Two methods, two very different timelines
There are really only two ways to make new ZZ plants at home, and choosing between them comes down to whether you have a big plant to split and how long you’re willing to wait.
| Method | Speed | Best for |
|---|---|---|
| Rhizome division | Fast: instant plants | A mature, crowded plant you’re already repotting |
| Leaf or stem cuttings | Very slow: many months | Multiplying from a small plant or a single stem |
Division gives you finished, full-sized plants the same day, but you need an established parent with enough rhizomes to split. Cuttings let you create many plants from very little material, even a few leaves, but you’ll be waiting most of a year to see results. Neither is hard. They just suit different situations.
Why ZZ plants are so slow to propagate
Before the how, it helps to understand the why, because it explains every odd thing about this plant’s propagation. The ZZ plant grows from a rhizome, a swollen underground storage stem that looks a bit like a small potato. Those rhizomes bank water and energy, which is exactly why the plant shrugs off drought and neglect.
That same storage strategy makes propagation slow.

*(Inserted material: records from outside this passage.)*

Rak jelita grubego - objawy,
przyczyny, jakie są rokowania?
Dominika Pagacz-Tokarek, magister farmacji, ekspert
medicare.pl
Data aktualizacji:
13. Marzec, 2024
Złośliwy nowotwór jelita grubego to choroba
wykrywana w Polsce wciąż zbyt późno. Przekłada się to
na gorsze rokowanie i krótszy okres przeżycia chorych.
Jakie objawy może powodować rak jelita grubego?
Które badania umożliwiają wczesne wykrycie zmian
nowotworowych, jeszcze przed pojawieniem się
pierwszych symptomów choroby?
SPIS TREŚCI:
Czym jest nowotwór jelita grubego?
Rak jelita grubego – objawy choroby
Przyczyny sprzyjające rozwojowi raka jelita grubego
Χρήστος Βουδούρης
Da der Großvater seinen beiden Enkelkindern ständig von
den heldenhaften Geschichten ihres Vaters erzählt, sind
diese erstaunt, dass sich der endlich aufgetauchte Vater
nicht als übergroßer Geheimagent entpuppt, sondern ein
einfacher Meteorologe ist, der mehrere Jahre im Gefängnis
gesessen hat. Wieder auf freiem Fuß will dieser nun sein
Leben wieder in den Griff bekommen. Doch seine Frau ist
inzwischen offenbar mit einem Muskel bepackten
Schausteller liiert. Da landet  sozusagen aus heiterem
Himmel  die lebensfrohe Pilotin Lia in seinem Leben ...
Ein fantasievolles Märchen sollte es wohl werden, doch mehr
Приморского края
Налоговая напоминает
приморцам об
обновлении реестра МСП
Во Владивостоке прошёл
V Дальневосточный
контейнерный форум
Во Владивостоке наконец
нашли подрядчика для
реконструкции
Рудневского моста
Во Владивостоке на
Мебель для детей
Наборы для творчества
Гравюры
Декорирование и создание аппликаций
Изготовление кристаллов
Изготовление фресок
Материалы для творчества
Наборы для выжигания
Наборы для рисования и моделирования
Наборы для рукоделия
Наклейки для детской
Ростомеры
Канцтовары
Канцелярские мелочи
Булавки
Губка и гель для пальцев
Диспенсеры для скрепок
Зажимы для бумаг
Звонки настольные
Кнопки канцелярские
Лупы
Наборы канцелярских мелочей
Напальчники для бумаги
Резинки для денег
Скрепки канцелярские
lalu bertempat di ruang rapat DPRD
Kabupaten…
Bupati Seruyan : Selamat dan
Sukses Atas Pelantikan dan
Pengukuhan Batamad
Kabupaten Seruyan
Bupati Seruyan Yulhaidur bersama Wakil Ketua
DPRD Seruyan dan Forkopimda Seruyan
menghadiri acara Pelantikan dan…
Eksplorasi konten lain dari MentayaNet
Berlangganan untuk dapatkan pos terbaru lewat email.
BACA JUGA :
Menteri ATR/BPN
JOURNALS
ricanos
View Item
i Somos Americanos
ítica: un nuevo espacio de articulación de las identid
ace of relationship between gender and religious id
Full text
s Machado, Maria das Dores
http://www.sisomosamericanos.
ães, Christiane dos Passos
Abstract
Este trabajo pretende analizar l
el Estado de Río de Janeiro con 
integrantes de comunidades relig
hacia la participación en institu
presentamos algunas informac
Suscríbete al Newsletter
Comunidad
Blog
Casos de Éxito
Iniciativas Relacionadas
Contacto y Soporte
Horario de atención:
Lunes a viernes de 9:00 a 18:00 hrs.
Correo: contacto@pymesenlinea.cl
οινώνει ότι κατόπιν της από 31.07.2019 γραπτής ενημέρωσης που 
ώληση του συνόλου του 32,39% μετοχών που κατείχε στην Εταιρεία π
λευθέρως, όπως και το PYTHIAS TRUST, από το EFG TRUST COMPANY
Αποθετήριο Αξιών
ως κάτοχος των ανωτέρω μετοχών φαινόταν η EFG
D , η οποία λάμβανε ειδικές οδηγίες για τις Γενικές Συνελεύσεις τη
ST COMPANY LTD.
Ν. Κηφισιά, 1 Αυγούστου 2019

When you take a cutting, the cutting cannot just sprout a new stem the way a pothos vine does. It first has to build a new rhizome from scratch, growing that little storage organ before it has the reserves to push out roots and eventually a shoot. Forming a rhizome takes months, and only after it exists does new top growth begin.
So if you propagate from cuttings, you’re not waiting for a stem to grow. You’re waiting for an entirely new underground organ to form first. Knowing this saves a lot of anxious checking. A cutting that looks like it’s doing nothing for two or three months is usually working hard out of sight.
Method 1: dividing the rhizomes (the fast way)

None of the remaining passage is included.